» WHAT THE EXERCISE ASKS
Keep the images out and copy every entry below exactly.

____

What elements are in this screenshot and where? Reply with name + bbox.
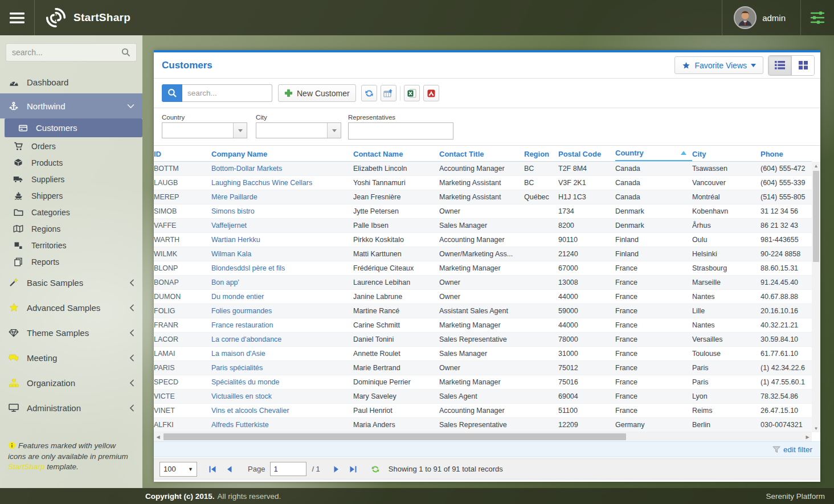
table-row[interactable]: BONAPBon app'Laurence LebihanOwner13008F… xyxy=(154,276,812,290)
representatives-input[interactable] xyxy=(348,122,453,140)
scroll-down-icon[interactable]: ▼ xyxy=(812,424,820,432)
export-excel-button[interactable] xyxy=(404,85,420,101)
edit-filter-link[interactable]: edit filter xyxy=(783,445,812,454)
refresh-button[interactable] xyxy=(361,85,377,101)
grid-header-company-name[interactable]: Company Name xyxy=(211,146,353,162)
sidebar-item-categories[interactable]: Categories xyxy=(0,204,142,220)
previous-page-icon[interactable] xyxy=(223,466,235,473)
company-link[interactable]: Simons bistro xyxy=(211,207,255,215)
grid-header-postal-code[interactable]: Postal Code xyxy=(558,146,615,162)
hamburger-menu-icon[interactable] xyxy=(0,0,34,35)
grid-view-button[interactable] xyxy=(791,56,814,75)
table-row[interactable]: WILMKWilman KalaMatti KarttunenOwner/Mar… xyxy=(154,247,812,261)
table-row[interactable]: FRANRFrance restaurationCarine SchmittMa… xyxy=(154,318,812,333)
company-link[interactable]: La maison d'Asie xyxy=(211,350,265,358)
sidebar-item-regions[interactable]: Regions xyxy=(0,220,142,237)
sidebar-item-customers[interactable]: Customers xyxy=(5,118,142,137)
table-row[interactable]: LACORLa corne d'abondanceDaniel ToniniSa… xyxy=(154,333,812,347)
table-row[interactable]: DUMONDu monde entierJanine LabruneOwner4… xyxy=(154,290,812,304)
export-pdf-button[interactable] xyxy=(423,85,439,101)
table-row[interactable]: SPECDSpécialités du mondeDominique Perri… xyxy=(154,375,812,390)
sidebar-item-territories[interactable]: Territories xyxy=(0,237,142,253)
company-link[interactable]: Blondesddsl père et fils xyxy=(211,264,285,272)
company-link[interactable]: Laughing Bacchus Wine Cellars xyxy=(211,179,312,187)
sidebar-item-suppliers[interactable]: Suppliers xyxy=(0,171,142,187)
sidebar-item-reports[interactable]: Reports xyxy=(0,253,142,270)
company-link[interactable]: Bon app' xyxy=(211,278,239,286)
company-link[interactable]: Alfreds Futterkiste xyxy=(211,421,269,429)
page-size-select[interactable]: 100 ▼ xyxy=(160,462,197,477)
grid-search-input[interactable] xyxy=(182,84,272,102)
table-row[interactable]: SIMOBSimons bistroJytte PetersenOwner173… xyxy=(154,204,812,219)
favorite-views-button[interactable]: Favorite Views xyxy=(674,56,763,74)
brand[interactable]: StartSharp xyxy=(45,7,130,28)
company-link[interactable]: Folies gourmandes xyxy=(211,307,272,315)
next-page-icon[interactable] xyxy=(331,466,342,473)
scroll-left-icon[interactable]: ◀ xyxy=(154,433,162,441)
table-row[interactable]: WARTHWartian HerkkuPirkko KoskitaloAccou… xyxy=(154,233,812,247)
scroll-right-icon[interactable]: ▶ xyxy=(803,433,812,441)
grid-header-city[interactable]: City xyxy=(692,146,761,162)
sidebar-item-organization[interactable]: Organization xyxy=(0,370,142,395)
sidebar-item-products[interactable]: Products xyxy=(0,154,142,171)
table-row[interactable]: BOTTMBottom-Dollar MarketsElizabeth Linc… xyxy=(154,162,812,176)
grid-header-contact-title[interactable]: Contact Title xyxy=(439,146,524,162)
sidebar-item-northwind[interactable]: Northwind xyxy=(0,93,142,118)
country-select[interactable] xyxy=(162,122,247,138)
username-label[interactable]: admin xyxy=(762,13,786,23)
table-row[interactable]: VICTEVictuailles en stockMary SaveleySal… xyxy=(154,390,812,404)
new-customer-button[interactable]: New Customer xyxy=(278,84,356,102)
list-view-button[interactable] xyxy=(768,56,791,75)
table-row[interactable]: LAUGBLaughing Bacchus Wine CellarsYoshi … xyxy=(154,176,812,190)
grid-header-contact-name[interactable]: Contact Name xyxy=(353,146,439,162)
grid-header-region[interactable]: Region xyxy=(524,146,558,162)
sidebar-item-shippers[interactable]: Shippers xyxy=(0,187,142,204)
sidebar-search-box[interactable] xyxy=(6,43,137,62)
company-link[interactable]: Wartian Herkku xyxy=(211,236,260,244)
search-button[interactable] xyxy=(162,84,182,102)
vertical-scroll-thumb[interactable] xyxy=(813,171,819,262)
company-link[interactable]: Bottom-Dollar Markets xyxy=(211,165,282,173)
company-link[interactable]: Paris spécialités xyxy=(211,364,263,372)
sidebar-item-orders[interactable]: Orders xyxy=(0,138,142,154)
table-row[interactable]: BLONPBlondesddsl père et filsFrédérique … xyxy=(154,261,812,276)
company-link[interactable]: Spécialités du monde xyxy=(211,378,280,386)
last-page-icon[interactable] xyxy=(348,466,359,473)
vertical-scrollbar[interactable]: ▲ ▼ xyxy=(812,162,820,432)
sidebar-item-advanced-samples[interactable]: Advanced Samples xyxy=(0,295,142,320)
pager-refresh-icon[interactable] xyxy=(370,465,381,474)
grid-header-country[interactable]: Country xyxy=(615,146,692,162)
table-row[interactable]: FOLIGFolies gourmandesMartine RancéAssis… xyxy=(154,304,812,318)
table-row[interactable]: ALFKIAlfreds FutterkisteMaria AndersSale… xyxy=(154,418,812,432)
company-link[interactable]: France restauration xyxy=(211,321,273,329)
sidebar-item-dashboard[interactable]: Dashboard xyxy=(0,71,142,93)
company-link[interactable]: Victuailles en stock xyxy=(211,392,272,400)
company-link[interactable]: Vins et alcools Chevalier xyxy=(211,407,289,415)
user-avatar[interactable] xyxy=(734,6,757,29)
company-link[interactable]: Du monde entier xyxy=(211,293,264,301)
page-number-input[interactable] xyxy=(270,462,306,476)
company-link[interactable]: La corne d'abondance xyxy=(211,335,281,343)
sidebar-item-meeting[interactable]: Meeting xyxy=(0,345,142,370)
grid-header-id[interactable]: ID xyxy=(154,146,211,162)
table-row[interactable]: VAFFEVaffeljernetPalle IbsenSales Manage… xyxy=(154,219,812,233)
company-link[interactable]: Wilman Kala xyxy=(211,250,251,258)
table-row[interactable]: VINETVins et alcools ChevalierPaul Henri… xyxy=(154,404,812,418)
first-page-icon[interactable] xyxy=(207,466,218,473)
settings-sliders-icon[interactable] xyxy=(801,0,834,35)
table-row[interactable]: PARISParis spécialitésMarie BertrandOwne… xyxy=(154,361,812,375)
horizontal-scrollbar[interactable]: ◀ ▶ xyxy=(154,432,812,441)
table-row[interactable]: LAMAILa maison d'AsieAnnette RouletSales… xyxy=(154,347,812,361)
horizontal-scroll-thumb[interactable] xyxy=(163,433,626,440)
column-picker-button[interactable] xyxy=(381,85,396,101)
sidebar-item-basic-samples[interactable]: Basic Samples xyxy=(0,270,142,295)
grid-header-phone[interactable]: Phone xyxy=(761,146,808,162)
sidebar-search-input[interactable] xyxy=(12,48,121,57)
sidebar-item-theme-samples[interactable]: Theme Samples xyxy=(0,320,142,345)
scroll-up-icon[interactable]: ▲ xyxy=(812,162,820,170)
company-link[interactable]: Mère Paillarde xyxy=(211,193,257,201)
city-select[interactable] xyxy=(256,122,341,138)
sidebar-item-administration[interactable]: Administration xyxy=(0,395,142,420)
table-row[interactable]: MEREPMère PaillardeJean FresnièreMarketi… xyxy=(154,190,812,204)
company-link[interactable]: Vaffeljernet xyxy=(211,222,247,230)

____

» OUTPUT FOR THIS TASK
What elements are in this screenshot and where? Reply with name + bbox.
table-row[interactable]: BONAPBon app'Laurence LebihanOwner13008F… xyxy=(154,276,812,290)
representatives-input[interactable] xyxy=(348,122,453,140)
scroll-down-icon[interactable]: ▼ xyxy=(812,424,820,432)
export-excel-button[interactable] xyxy=(404,85,420,101)
edit-filter-link[interactable]: edit filter xyxy=(783,445,812,454)
refresh-button[interactable] xyxy=(361,85,377,101)
grid-header-company-name[interactable]: Company Name xyxy=(211,146,353,162)
sidebar-item-categories[interactable]: Categories xyxy=(0,204,142,220)
previous-page-icon[interactable] xyxy=(223,466,235,473)
company-link[interactable]: Simons bistro xyxy=(211,207,255,215)
grid-header-postal-code[interactable]: Postal Code xyxy=(558,146,615,162)
hamburger-menu-icon[interactable] xyxy=(0,0,34,35)
grid-view-button[interactable] xyxy=(791,56,814,75)
table-row[interactable]: WILMKWilman KalaMatti KarttunenOwner/Mar… xyxy=(154,247,812,261)
table-row[interactable]: FRANRFrance restaurationCarine SchmittMa… xyxy=(154,318,812,333)
company-link[interactable]: La maison d'Asie xyxy=(211,350,265,358)
sidebar-item-regions[interactable]: Regions xyxy=(0,220,142,237)
sidebar-item-customers[interactable]: Customers xyxy=(5,118,142,137)
table-row[interactable]: LACORLa corne d'abondanceDaniel ToniniSa… xyxy=(154,333,812,347)
table-row[interactable]: DUMONDu monde entierJanine LabruneOwner4… xyxy=(154,290,812,304)
export-pdf-button[interactable] xyxy=(423,85,439,101)
table-row[interactable]: SPECDSpécialités du mondeDominique Perri… xyxy=(154,375,812,390)
sidebar-item-territories[interactable]: Territories xyxy=(0,237,142,253)
company-link[interactable]: Blondesddsl père et fils xyxy=(211,264,285,272)
company-link[interactable]: Laughing Bacchus Wine Cellars xyxy=(211,179,312,187)
sidebar-item-suppliers[interactable]: Suppliers xyxy=(0,171,142,187)
sidebar-item-reports[interactable]: Reports xyxy=(0,253,142,270)
company-link[interactable]: Bon app' xyxy=(211,278,239,286)
company-link[interactable]: Alfreds Futterkiste xyxy=(211,421,269,429)
page-size-select[interactable]: 100 ▼ xyxy=(160,462,197,477)
grid-search-input[interactable] xyxy=(182,84,272,102)
table-row[interactable]: SIMOBSimons bistroJytte PetersenOwner173… xyxy=(154,204,812,219)
favorite-views-button[interactable]: Favorite Views xyxy=(674,56,763,74)
brand[interactable]: StartSharp xyxy=(45,7,130,28)
company-link[interactable]: Folies gourmandes xyxy=(211,307,272,315)
next-page-icon[interactable] xyxy=(331,466,342,473)
scroll-left-icon[interactable]: ◀ xyxy=(154,433,162,441)
table-row[interactable]: WARTHWartian HerkkuPirkko KoskitaloAccou… xyxy=(154,233,812,247)
scroll-right-icon[interactable]: ▶ xyxy=(803,433,812,441)
grid-header-city[interactable]: City xyxy=(692,146,761,162)
sidebar-item-organization[interactable]: Organization xyxy=(0,370,142,395)
sidebar-item-products[interactable]: Products xyxy=(0,154,142,171)
table-row[interactable]: BOTTMBottom-Dollar MarketsElizabeth Linc… xyxy=(154,162,812,176)
grid-header-contact-title[interactable]: Contact Title xyxy=(439,146,524,162)
sidebar-item-northwind[interactable]: Northwind xyxy=(0,93,142,118)
country-select[interactable] xyxy=(162,122,247,138)
username-label[interactable]: admin xyxy=(762,13,786,23)
table-row[interactable]: VICTEVictuailles en stockMary SaveleySal… xyxy=(154,390,812,404)
new-customer-button[interactable]: New Customer xyxy=(278,84,356,102)
list-view-button[interactable] xyxy=(768,56,791,75)
table-row[interactable]: LAUGBLaughing Bacchus Wine CellarsYoshi … xyxy=(154,176,812,190)
grid-header-contact-name[interactable]: Contact Name xyxy=(353,146,439,162)
grid-header-region[interactable]: Region xyxy=(524,146,558,162)
sidebar-item-shippers[interactable]: Shippers xyxy=(0,187,142,204)
sidebar-search-box[interactable] xyxy=(6,43,137,62)
company-link[interactable]: Wartian Herkku xyxy=(211,236,260,244)
search-button[interactable] xyxy=(162,84,182,102)
vertical-scroll-thumb[interactable] xyxy=(813,171,819,262)
company-link[interactable]: Bottom-Dollar Markets xyxy=(211,165,282,173)
company-link[interactable]: Paris spécialités xyxy=(211,364,263,372)
sidebar-item-orders[interactable]: Orders xyxy=(0,138,142,154)
table-row[interactable]: BLONPBlondesddsl père et filsFrédérique … xyxy=(154,261,812,276)
company-link[interactable]: Spécialités du monde xyxy=(211,378,280,386)
last-page-icon[interactable] xyxy=(348,466,359,473)
vertical-scrollbar[interactable]: ▲ ▼ xyxy=(812,162,820,432)
sidebar-item-advanced-samples[interactable]: Advanced Samples xyxy=(0,295,142,320)
pager-refresh-icon[interactable] xyxy=(370,465,381,474)
grid-header-country[interactable]: Country xyxy=(615,146,692,162)
table-row[interactable]: FOLIGFolies gourmandesMartine RancéAssis… xyxy=(154,304,812,318)
table-row[interactable]: ALFKIAlfreds FutterkisteMaria AndersSale… xyxy=(154,418,812,432)
company-link[interactable]: France restauration xyxy=(211,321,273,329)
sidebar-item-dashboard[interactable]: Dashboard xyxy=(0,71,142,93)
company-link[interactable]: Victuailles en stock xyxy=(211,392,272,400)
company-link[interactable]: Vins et alcools Chevalier xyxy=(211,407,289,415)
user-avatar[interactable] xyxy=(734,6,757,29)
company-link[interactable]: Du monde entier xyxy=(211,293,264,301)
page-number-input[interactable] xyxy=(270,462,306,476)
company-link[interactable]: La corne d'abondance xyxy=(211,335,281,343)
sidebar-item-meeting[interactable]: Meeting xyxy=(0,345,142,370)
grid-header-id[interactable]: ID xyxy=(154,146,211,162)
table-row[interactable]: VAFFEVaffeljernetPalle IbsenSales Manage… xyxy=(154,219,812,233)
company-link[interactable]: Wilman Kala xyxy=(211,250,251,258)
table-row[interactable]: VINETVins et alcools ChevalierPaul Henri… xyxy=(154,404,812,418)
first-page-icon[interactable] xyxy=(207,466,218,473)
settings-sliders-icon[interactable] xyxy=(801,0,834,35)
table-row[interactable]: PARISParis spécialitésMarie BertrandOwne… xyxy=(154,361,812,375)
horizontal-scrollbar[interactable]: ◀ ▶ xyxy=(154,432,812,441)
table-row[interactable]: LAMAILa maison d'AsieAnnette RouletSales… xyxy=(154,347,812,361)
horizontal-scroll-thumb[interactable] xyxy=(163,433,626,440)
column-picker-button[interactable] xyxy=(381,85,396,101)
sidebar-item-basic-samples[interactable]: Basic Samples xyxy=(0,270,142,295)
grid-header-phone[interactable]: Phone xyxy=(761,146,808,162)
sidebar-search-input[interactable] xyxy=(12,48,121,57)
sidebar-item-theme-samples[interactable]: Theme Samples xyxy=(0,320,142,345)
scroll-up-icon[interactable]: ▲ xyxy=(812,162,820,170)
company-link[interactable]: Mère Paillarde xyxy=(211,193,257,201)
city-select[interactable] xyxy=(256,122,341,138)
sidebar-item-administration[interactable]: Administration xyxy=(0,395,142,420)
table-row[interactable]: MEREPMère PaillardeJean FresnièreMarketi… xyxy=(154,190,812,204)
company-link[interactable]: Vaffeljernet xyxy=(211,222,247,230)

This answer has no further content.